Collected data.
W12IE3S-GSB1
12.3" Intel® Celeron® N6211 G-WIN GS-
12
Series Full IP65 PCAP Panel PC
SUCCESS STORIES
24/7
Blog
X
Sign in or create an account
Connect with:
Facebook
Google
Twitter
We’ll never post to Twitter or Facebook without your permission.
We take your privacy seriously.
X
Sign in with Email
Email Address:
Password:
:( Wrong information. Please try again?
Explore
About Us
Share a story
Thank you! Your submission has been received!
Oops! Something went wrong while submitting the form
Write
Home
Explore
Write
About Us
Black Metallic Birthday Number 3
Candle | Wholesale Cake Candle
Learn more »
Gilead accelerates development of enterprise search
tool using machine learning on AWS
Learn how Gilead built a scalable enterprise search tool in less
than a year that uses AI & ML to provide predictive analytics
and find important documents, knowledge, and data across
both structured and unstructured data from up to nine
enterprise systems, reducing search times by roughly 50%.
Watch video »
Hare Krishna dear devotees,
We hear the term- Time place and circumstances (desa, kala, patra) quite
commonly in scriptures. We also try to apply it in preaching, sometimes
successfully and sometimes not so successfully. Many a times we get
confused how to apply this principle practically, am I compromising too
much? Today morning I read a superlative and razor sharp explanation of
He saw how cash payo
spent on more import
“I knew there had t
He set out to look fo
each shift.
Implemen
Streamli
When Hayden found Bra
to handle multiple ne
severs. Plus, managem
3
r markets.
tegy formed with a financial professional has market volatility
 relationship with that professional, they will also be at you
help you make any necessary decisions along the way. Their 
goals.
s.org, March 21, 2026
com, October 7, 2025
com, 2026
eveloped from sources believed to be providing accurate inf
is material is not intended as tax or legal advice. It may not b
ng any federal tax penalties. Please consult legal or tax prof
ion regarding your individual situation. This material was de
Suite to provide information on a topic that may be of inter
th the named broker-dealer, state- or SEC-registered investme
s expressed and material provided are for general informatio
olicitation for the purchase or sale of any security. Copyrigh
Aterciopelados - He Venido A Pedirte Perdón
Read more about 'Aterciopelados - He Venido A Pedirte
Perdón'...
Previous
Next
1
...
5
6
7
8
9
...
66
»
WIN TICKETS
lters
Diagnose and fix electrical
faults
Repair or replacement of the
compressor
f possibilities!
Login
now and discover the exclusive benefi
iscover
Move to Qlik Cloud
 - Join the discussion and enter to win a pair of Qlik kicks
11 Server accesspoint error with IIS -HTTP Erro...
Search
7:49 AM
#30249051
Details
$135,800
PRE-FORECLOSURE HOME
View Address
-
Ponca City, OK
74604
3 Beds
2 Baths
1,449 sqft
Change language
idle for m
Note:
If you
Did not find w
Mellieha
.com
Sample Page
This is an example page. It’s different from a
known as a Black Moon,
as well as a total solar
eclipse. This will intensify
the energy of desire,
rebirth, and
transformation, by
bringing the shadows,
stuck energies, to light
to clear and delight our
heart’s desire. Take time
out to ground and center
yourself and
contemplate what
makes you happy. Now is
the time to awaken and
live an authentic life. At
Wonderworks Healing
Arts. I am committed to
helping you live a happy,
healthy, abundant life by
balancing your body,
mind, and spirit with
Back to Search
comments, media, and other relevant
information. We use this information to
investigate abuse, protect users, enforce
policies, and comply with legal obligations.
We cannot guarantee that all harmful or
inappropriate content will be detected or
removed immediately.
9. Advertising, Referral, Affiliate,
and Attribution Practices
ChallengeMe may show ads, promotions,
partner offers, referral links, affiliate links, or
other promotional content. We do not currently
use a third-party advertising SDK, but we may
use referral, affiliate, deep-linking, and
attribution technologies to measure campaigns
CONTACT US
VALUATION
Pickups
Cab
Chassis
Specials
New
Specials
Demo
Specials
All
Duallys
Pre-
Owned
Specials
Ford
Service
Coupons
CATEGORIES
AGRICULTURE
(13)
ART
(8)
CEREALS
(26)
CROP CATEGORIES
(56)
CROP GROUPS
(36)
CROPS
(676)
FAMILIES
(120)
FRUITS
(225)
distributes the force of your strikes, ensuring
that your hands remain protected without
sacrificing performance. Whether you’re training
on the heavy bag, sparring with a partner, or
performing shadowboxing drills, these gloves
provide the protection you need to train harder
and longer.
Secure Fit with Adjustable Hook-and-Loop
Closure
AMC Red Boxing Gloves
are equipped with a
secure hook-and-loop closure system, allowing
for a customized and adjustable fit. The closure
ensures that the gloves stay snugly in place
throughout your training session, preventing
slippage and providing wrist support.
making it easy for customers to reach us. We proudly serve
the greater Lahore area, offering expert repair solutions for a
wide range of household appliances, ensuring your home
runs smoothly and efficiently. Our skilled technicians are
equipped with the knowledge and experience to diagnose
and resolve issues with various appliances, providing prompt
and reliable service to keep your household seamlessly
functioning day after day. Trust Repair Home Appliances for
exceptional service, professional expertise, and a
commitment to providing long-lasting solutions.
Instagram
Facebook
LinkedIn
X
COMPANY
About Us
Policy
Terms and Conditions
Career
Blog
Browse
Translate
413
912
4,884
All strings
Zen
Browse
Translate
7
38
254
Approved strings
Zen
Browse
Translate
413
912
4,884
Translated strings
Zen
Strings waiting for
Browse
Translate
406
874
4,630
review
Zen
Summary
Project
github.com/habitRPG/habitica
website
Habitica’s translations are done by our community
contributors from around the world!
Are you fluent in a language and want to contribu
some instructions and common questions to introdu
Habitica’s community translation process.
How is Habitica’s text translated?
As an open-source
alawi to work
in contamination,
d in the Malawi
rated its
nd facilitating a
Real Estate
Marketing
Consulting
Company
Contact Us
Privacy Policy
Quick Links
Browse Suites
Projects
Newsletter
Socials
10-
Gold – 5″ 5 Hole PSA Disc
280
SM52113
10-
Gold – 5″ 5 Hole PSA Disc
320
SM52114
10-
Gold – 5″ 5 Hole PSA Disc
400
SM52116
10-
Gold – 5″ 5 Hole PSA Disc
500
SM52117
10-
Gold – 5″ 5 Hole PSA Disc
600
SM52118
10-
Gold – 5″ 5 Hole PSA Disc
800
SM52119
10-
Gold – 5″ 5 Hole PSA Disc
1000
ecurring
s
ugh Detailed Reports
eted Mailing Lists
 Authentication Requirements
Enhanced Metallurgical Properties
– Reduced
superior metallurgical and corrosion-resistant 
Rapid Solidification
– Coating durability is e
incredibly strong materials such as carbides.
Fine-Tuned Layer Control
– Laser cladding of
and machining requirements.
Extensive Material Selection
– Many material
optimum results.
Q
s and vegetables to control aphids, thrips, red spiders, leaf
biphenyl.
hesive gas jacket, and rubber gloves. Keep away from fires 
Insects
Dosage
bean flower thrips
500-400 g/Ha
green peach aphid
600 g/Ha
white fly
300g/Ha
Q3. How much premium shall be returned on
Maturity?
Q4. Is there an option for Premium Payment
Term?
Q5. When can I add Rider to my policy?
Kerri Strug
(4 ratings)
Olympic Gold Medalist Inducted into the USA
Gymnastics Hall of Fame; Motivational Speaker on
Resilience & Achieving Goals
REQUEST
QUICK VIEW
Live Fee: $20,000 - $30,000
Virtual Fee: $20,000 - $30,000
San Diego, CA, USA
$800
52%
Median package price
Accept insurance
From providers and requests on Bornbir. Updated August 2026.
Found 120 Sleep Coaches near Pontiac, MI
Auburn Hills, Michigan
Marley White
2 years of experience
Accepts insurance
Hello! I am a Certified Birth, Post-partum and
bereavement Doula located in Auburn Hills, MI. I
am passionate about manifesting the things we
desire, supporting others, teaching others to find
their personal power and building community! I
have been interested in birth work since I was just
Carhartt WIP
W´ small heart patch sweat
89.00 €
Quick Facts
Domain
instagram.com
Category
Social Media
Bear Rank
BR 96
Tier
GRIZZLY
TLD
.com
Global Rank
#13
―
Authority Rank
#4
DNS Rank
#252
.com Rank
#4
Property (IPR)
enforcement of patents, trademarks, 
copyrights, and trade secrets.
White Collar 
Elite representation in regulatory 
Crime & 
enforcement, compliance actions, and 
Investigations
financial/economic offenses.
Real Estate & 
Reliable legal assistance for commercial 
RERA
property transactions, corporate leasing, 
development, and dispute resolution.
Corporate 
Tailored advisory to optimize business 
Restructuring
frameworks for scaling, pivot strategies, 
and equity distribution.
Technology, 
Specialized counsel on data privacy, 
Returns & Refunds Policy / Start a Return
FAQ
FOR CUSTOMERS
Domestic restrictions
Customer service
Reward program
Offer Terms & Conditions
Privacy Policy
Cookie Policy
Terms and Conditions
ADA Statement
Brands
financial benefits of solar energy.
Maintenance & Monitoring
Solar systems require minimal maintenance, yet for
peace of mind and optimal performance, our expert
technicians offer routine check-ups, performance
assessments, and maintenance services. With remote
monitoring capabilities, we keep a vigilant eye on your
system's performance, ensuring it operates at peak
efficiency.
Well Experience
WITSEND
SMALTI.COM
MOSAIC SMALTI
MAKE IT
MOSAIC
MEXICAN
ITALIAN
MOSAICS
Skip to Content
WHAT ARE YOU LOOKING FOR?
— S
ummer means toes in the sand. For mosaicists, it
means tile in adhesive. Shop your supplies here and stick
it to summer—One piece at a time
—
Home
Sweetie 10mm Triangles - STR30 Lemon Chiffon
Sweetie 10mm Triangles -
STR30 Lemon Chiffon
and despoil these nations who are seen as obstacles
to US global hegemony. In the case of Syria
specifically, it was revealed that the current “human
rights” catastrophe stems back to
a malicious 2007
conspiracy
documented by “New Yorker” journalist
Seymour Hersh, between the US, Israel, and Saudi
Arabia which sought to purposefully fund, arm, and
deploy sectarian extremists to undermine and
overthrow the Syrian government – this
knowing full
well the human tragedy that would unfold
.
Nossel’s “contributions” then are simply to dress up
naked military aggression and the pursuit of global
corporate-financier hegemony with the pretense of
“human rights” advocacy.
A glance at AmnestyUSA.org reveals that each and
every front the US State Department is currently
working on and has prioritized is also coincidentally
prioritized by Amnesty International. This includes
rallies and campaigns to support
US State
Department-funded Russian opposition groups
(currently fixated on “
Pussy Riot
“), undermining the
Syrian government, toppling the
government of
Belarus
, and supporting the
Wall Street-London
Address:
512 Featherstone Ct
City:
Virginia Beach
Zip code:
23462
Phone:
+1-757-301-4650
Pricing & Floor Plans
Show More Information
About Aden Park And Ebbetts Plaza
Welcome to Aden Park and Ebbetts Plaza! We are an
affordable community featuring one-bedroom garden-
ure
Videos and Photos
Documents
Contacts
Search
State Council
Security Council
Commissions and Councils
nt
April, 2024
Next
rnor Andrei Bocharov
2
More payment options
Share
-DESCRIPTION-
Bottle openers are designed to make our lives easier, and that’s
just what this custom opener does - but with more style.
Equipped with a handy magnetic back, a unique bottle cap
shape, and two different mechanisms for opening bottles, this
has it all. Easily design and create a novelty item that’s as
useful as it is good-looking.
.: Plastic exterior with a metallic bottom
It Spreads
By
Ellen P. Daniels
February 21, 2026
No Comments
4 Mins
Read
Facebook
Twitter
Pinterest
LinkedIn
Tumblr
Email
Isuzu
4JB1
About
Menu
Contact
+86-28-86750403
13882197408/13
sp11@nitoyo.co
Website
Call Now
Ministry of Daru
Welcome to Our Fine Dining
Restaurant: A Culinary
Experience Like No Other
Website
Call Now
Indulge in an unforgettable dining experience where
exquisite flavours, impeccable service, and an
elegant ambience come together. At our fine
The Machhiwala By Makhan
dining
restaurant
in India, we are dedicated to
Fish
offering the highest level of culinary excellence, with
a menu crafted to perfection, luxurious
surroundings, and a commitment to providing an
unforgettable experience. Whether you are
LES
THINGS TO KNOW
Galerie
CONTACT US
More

Task requirements. Using the entries above, give again exactly the lines from the line holding "Median package price" through the line holding "their personal power". Include both end lines and nothing else.

Answer to the problem.
Median package price
Accept insurance
From providers and requests on Bornbir. Updated August 2026.
Found 120 Sleep Coaches near Pontiac, MI
Auburn Hills, Michigan
Marley White
2 years of experience
Accepts insurance
Hello! I am a Certified Birth, Post-partum and
bereavement Doula located in Auburn Hills, MI. I
am passionate about manifesting the things we
desire, supporting others, teaching others to find
their personal power and building community! I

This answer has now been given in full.